EXERCISE DIRECTIONS - Repeat every record below exactly, leaving out the pictures.

### DATA SUPPLIED

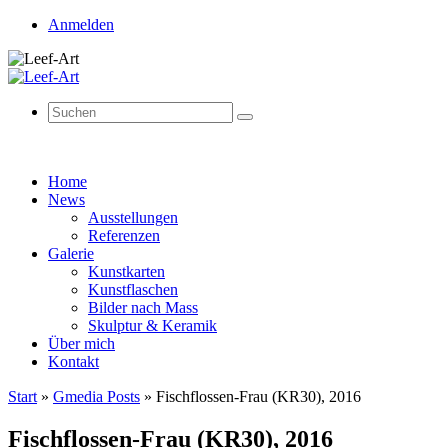
Anmelden
Suchen
Suchen
nach:
Zum
Home
Inhalt
News
springen
Ausstellungen
Referenzen
Galerie
Kunstkarten
Kunstflaschen
Bilder nach Mass
Skulptur & Keramik
Über mich
Kontakt
Start
»
Gmedia Posts
»
Fischflossen-Frau (KR30), 2016
Fischflossen-Frau (KR30), 2016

######

YOUR SOLUTION -
Anmelden
Suchen
Suchen
nach:
Zum
Home
Inhalt
News
springen
Ausstellungen
Referenzen
Galerie
Kunstkarten
Kunstflaschen
Bilder nach Mass
Skulptur & Keramik
Über mich
Kontakt
Start
»
Gmedia Posts
»
Fischflossen-Frau (KR30), 2016
Fischflossen-Frau (KR30), 2016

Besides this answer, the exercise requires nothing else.